Accessing metrics in Dataiku Formula

Options
schang
schang Dataiku DSS Core Designer, Dataiku DSS ML Practitioner, Dataiku DSS Core Concepts, Registered Posts: 6 ✭✭✭✭

Hi, I would like to use the metric in the screenshot in Dataiku formula.

How can I access this?

Also, what's the most simple way of finding a column sum in prepare recipe?

Thanks

Answers

  • Ignacio_Toledo
    Ignacio_Toledo Dataiku DSS Core Designer, Dataiku DSS Core Concepts, Neuron 2020, Neuron, Registered, Dataiku Frontrunner Awards 2021 Finalist, Neuron 2021, Neuron 2022, Frontrunner 2022 Finalist, Frontrunner 2022 Winner, Dataiku Frontrunner Awards 2021 Participant, Frontrunner 2022 Participant, Neuron 2023 Posts: 411 Neuron
    Options

    Hi @schang
    !

    Could you provide more information on what metric are you interested in? The screenshot you provided is just a log file that shows an error, but it doesn't give any relevant information as far as I can see.
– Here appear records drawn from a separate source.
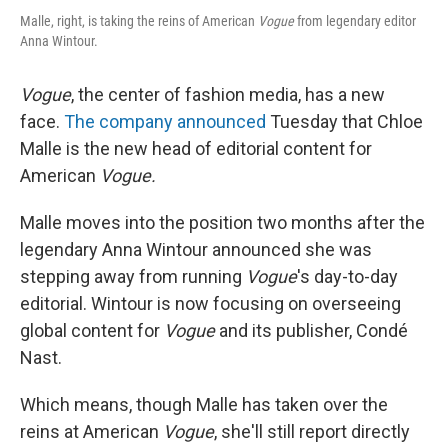
Malle, right, is taking the reins of American
Vogue
from legendary editor
Anna Wintour.
Vogue
, the center of fashion media, has a new
face.
The company announced
Tuesday that Chloe
Malle is the new head of editorial content for
American
Vogue.
Malle moves into the position two months after the
legendary Anna Wintour announced she was
stepping away from running
Vogue
's day-to-day
editorial. Wintour is now focusing on overseeing
global content for
Vogue
and its publisher, Condé
Nast.
Which means, though Malle has taken over the
reins at American
Vogue
, she'll still report directly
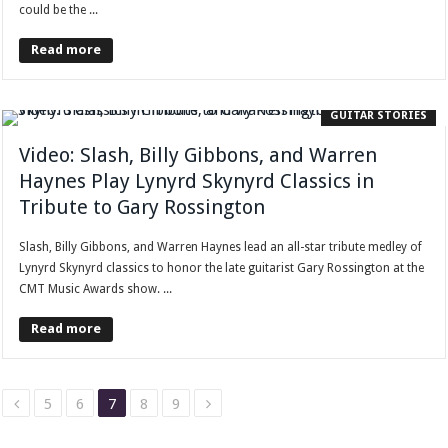
could be the ...
Read more
GUITAR STORIES
Video: Slash, Billy Gibbons, and Warren
Haynes Play Lynyrd Skynyrd Classics in
Tribute to Gary Rossington
Slash, Billy Gibbons, and Warren Haynes lead an all-star tribute medley of
Lynyrd Skynyrd classics to honor the late guitarist Gary Rossington at the
CMT Music Awards show. ...
Read more
5
6
7
8
9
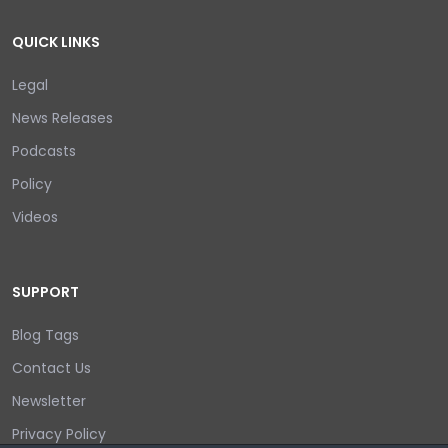
QUICK LINKS
Legal
News Releases
Podcasts
Policy
Videos
SUPPORT
Blog Tags
Contact Us
Newsletter
Privacy Policy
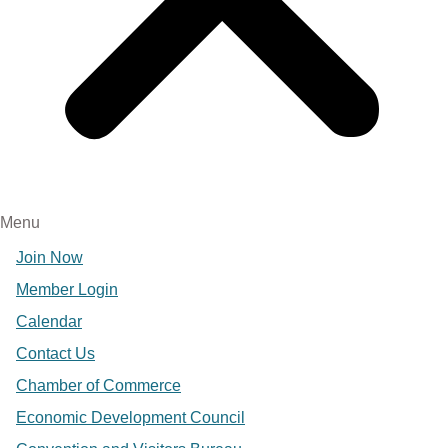
Menu
Join Now
Member Login
Calendar
Contact Us
Chamber of Commerce
Economic Development Council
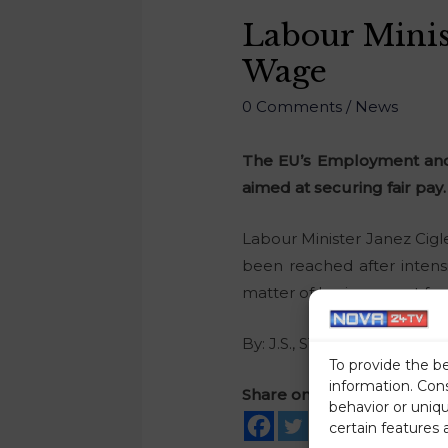
Labour Mini
Wage
0 Comments
/
News
The EU’s Employment and 
aimed at securing fair pay.
Labour Minister Janez Cigl
been reached after intensi
matter of basic respect for
By: J.S., STA
To provide the b
information. Con
Share on social media
behavior or uniq
certain features 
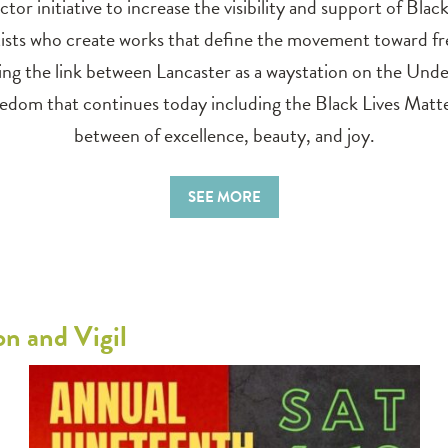
ctor initiative to increase the visibility and support of Blac
 artists who create works that define the movement toward 
ing the link between Lancaster as a waystation on the Und
freedom that continues today including the Black Lives M
between of excellence, beauty, and joy.
SEE MORE
n and Vigil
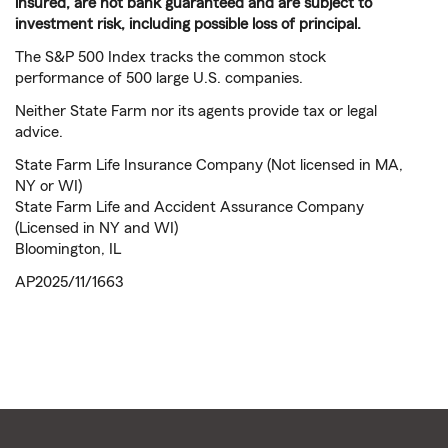
insured, are not bank guaranteed and are subject to
investment risk, including possible loss of principal.
The S&P 500 Index tracks the common stock
performance of 500 large U.S. companies.
Neither State Farm nor its agents provide tax or legal
advice.
State Farm Life Insurance Company (Not licensed in MA,
NY or WI)
State Farm Life and Accident Assurance Company
(Licensed in NY and WI)
Bloomington, IL
AP2025/11/1663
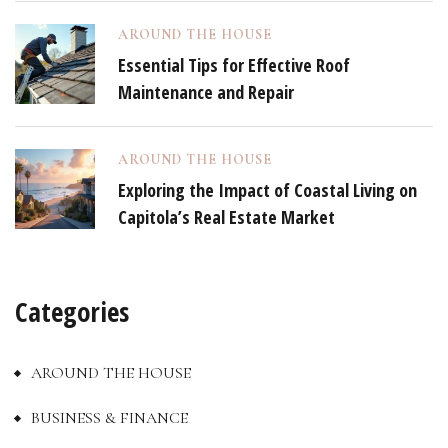
AROUND THE HOUSE
Essential Tips for Effective Roof
Maintenance and Repair
AROUND THE HOUSE
Exploring the Impact of Coastal Living on
Capitola’s Real Estate Market
Categories
AROUND THE HOUSE
BUSINESS & FINANCE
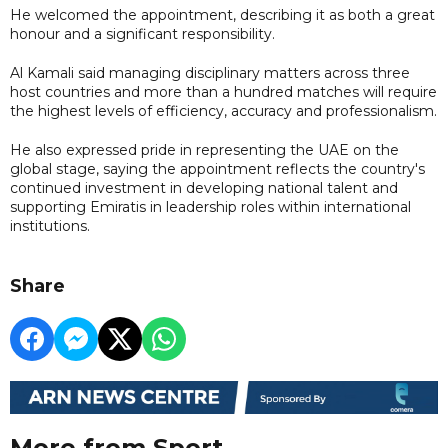
He welcomed the appointment, describing it as both a great
honour and a significant responsibility.
Al Kamali said managing disciplinary matters across three
host countries and more than a hundred matches will require
the highest levels of efficiency, accuracy and professionalism.
He also expressed pride in representing the UAE on the
global stage, saying the appointment reflects the country's
continued investment in developing national talent and
supporting Emiratis in leadership roles within international
institutions.
Share
More from Sport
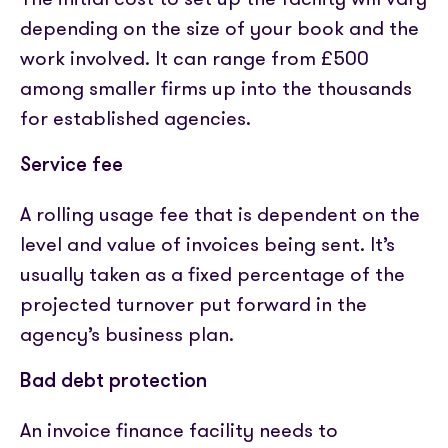
depending on the size of your book and the
work involved. It can range from £500
among smaller firms up into the thousands
for established agencies.
Service fee
A rolling usage fee that is dependent on the
level and value of invoices being sent. It’s
usually taken as a fixed percentage of the
projected turnover put forward in the
agency’s business plan.
Bad debt protection
An invoice finance facility needs to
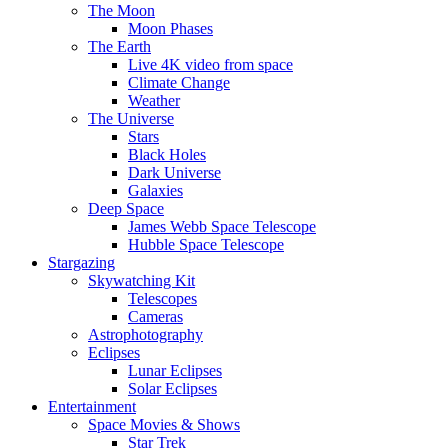
The Moon
Moon Phases
The Earth
Live 4K video from space
Climate Change
Weather
The Universe
Stars
Black Holes
Dark Universe
Galaxies
Deep Space
James Webb Space Telescope
Hubble Space Telescope
Stargazing
Skywatching Kit
Telescopes
Cameras
Astrophotography
Eclipses
Lunar Eclipses
Solar Eclipses
Entertainment
Space Movies & Shows
Star Trek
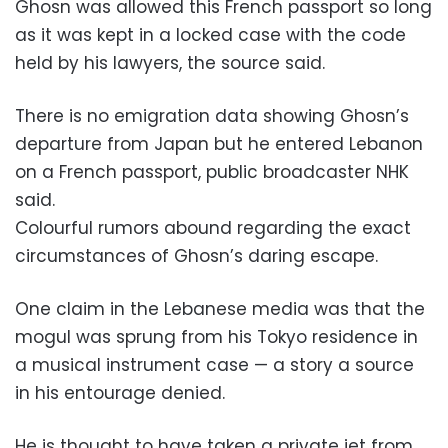
Ghosn was allowed this French passport so long
as it was kept in a locked case with the code
held by his lawyers, the source said.
There is no emigration data showing Ghosn’s
departure from Japan but he entered Lebanon
on a French passport, public broadcaster NHK
said.
Colourful rumors abound regarding the exact
circumstances of Ghosn’s daring escape.
One claim in the Lebanese media was that the
mogul was sprung from his Tokyo residence in
a musical instrument case — a story a source
in his entourage denied.
He is thought to have taken a private jet from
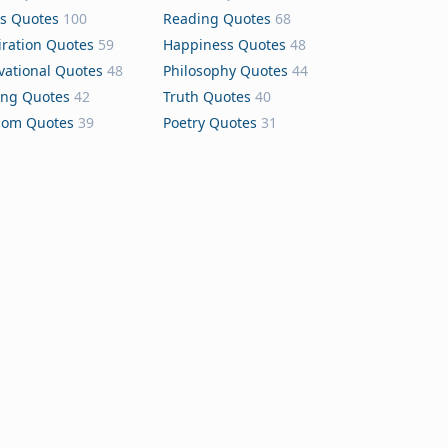
s Quotes
100
Reading Quotes
68
iration Quotes
59
Happiness Quotes
48
vational Quotes
48
Philosophy Quotes
44
ing Quotes
42
Truth Quotes
40
dom Quotes
39
Poetry Quotes
31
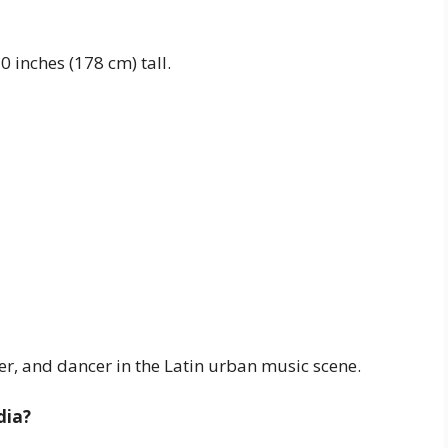
 inches (178 cm) tall.
er, and dancer in the Latin urban music scene.
dia?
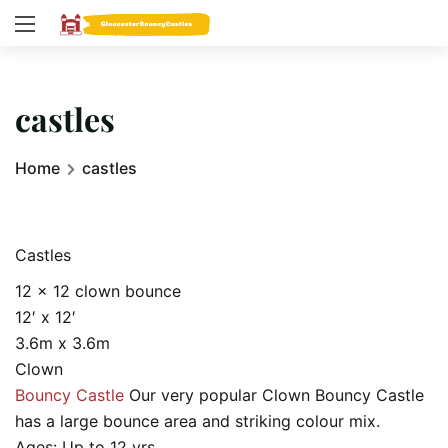
castles
Home
castles
Castles
12 x 12 clown bounce
12′ x 12′
3.6m x 3.6m
Clown
Bouncy Castle
Our very popular Clown Bouncy Castle
has a large bounce area and striking colour mix.
Ages: Up to 12 yrs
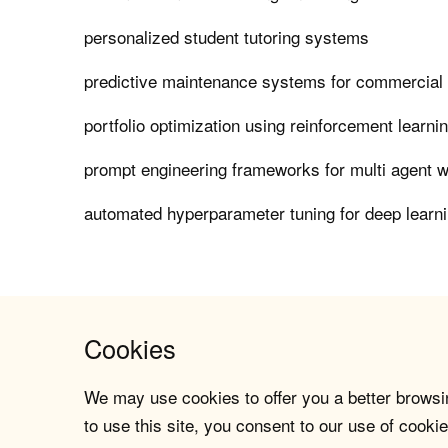
personalized student tutoring systems
predictive maintenance systems for commercial a
portfolio optimization using reinforcement learni
prompt engineering frameworks for multi agent 
automated hyperparameter tuning for deep learn
Cookies
We may use cookies to offer you a better browsin
to use this site, you consent to our use of cookie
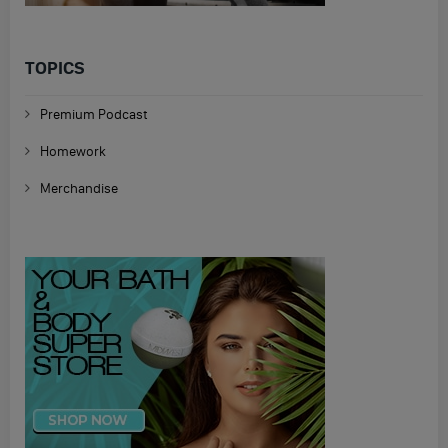
TOPICS
Premium Podcast
Homework
Merchandise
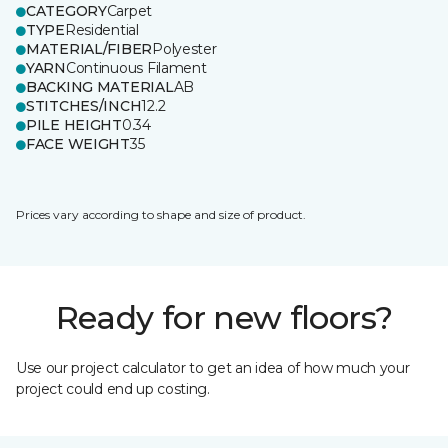
CATEGORY
Carpet
TYPE
Residential
MATERIAL/FIBER
Polyester
YARN
Continuous Filament
BACKING MATERIAL
AB
STITCHES/INCH
12.2
PILE HEIGHT
0.34
FACE WEIGHT
35
Prices vary according to shape and size of product.
Ready for new floors?
Use our project calculator to get an idea of how much your
project could end up costing.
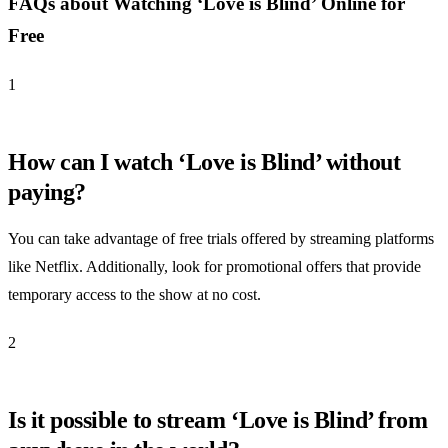
FAQs about Watching ‘Love is Blind’ Online for
Free
1
How can I watch ‘Love is Blind’ without
paying?
You can take advantage of free trials offered by streaming platforms
like Netflix. Additionally, look for promotional offers that provide
temporary access to the show at no cost.
2
Is it possible to stream ‘Love is Blind’ from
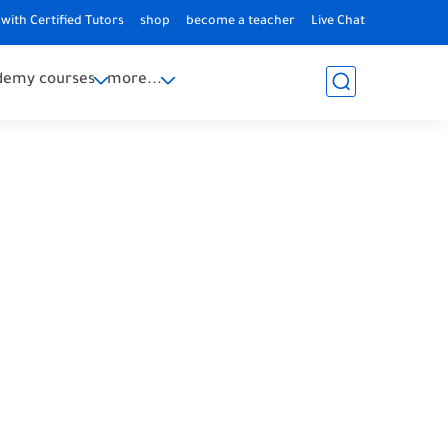
with Certified Tutors
shop
become a teacher
Live Chat
demy courses
more...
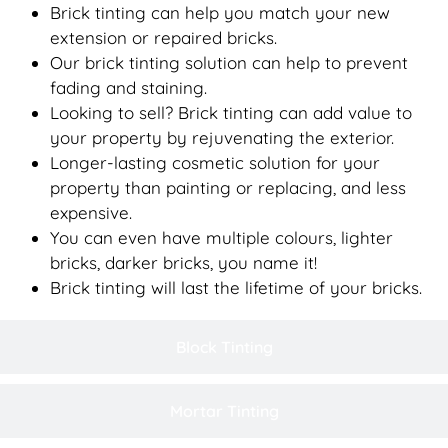
Brick tinting can help you match your new
extension or repaired bricks.
Our brick tinting solution can help to prevent
fading and staining.
Looking to sell? Brick tinting can add value to
your property by rejuvenating the exterior.
Longer-lasting cosmetic solution for your
property than painting or replacing, and less
expensive.
You can even have multiple colours, lighter
bricks, darker bricks, you name it!
Brick tinting will last the lifetime of your bricks.
Block Tinting
Mortar Tinting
    About finding the sum of a column in the prepare recipe, are you looking to create a new column with this value, or you just want to know what is the sum of a column?

    Cheers

  • schang
    schang Dataiku DSS Core Designer, Dataiku DSS ML Practitioner, Dataiku DSS Core Concepts, Registered Posts: 6 ✭✭✭✭
    Options

    Can you see the screenshot below?

    I basically need a method to calculate a row value divided by another column's sum in prepare recipe, something quite simple and common to do on excel. I know this is easy with python but this is for a user who does not code and it'll be surprising to find out doing something so simple in excel is not feasible easily using visual recipes.

  • Ignacio_Toledo
    Ignacio_Toledo Dataiku DSS Core Designer, Dataiku DSS Core Concepts, Neuron 2020, Neuron, Registered, Dataiku Frontrunner Awards 2021 Finalist, Neuron 2021, Neuron 2022, Frontrunner 2022 Finalist, Frontrunner 2022 Winner, Dataiku Frontrunner Awards 2021 Participant, Frontrunner 2022 Participant, Neuron 2023 Posts: 411 Neuron
    Options

    Hi @schang
    ,

    Yes, I can see the screenshot and I understand now your use case.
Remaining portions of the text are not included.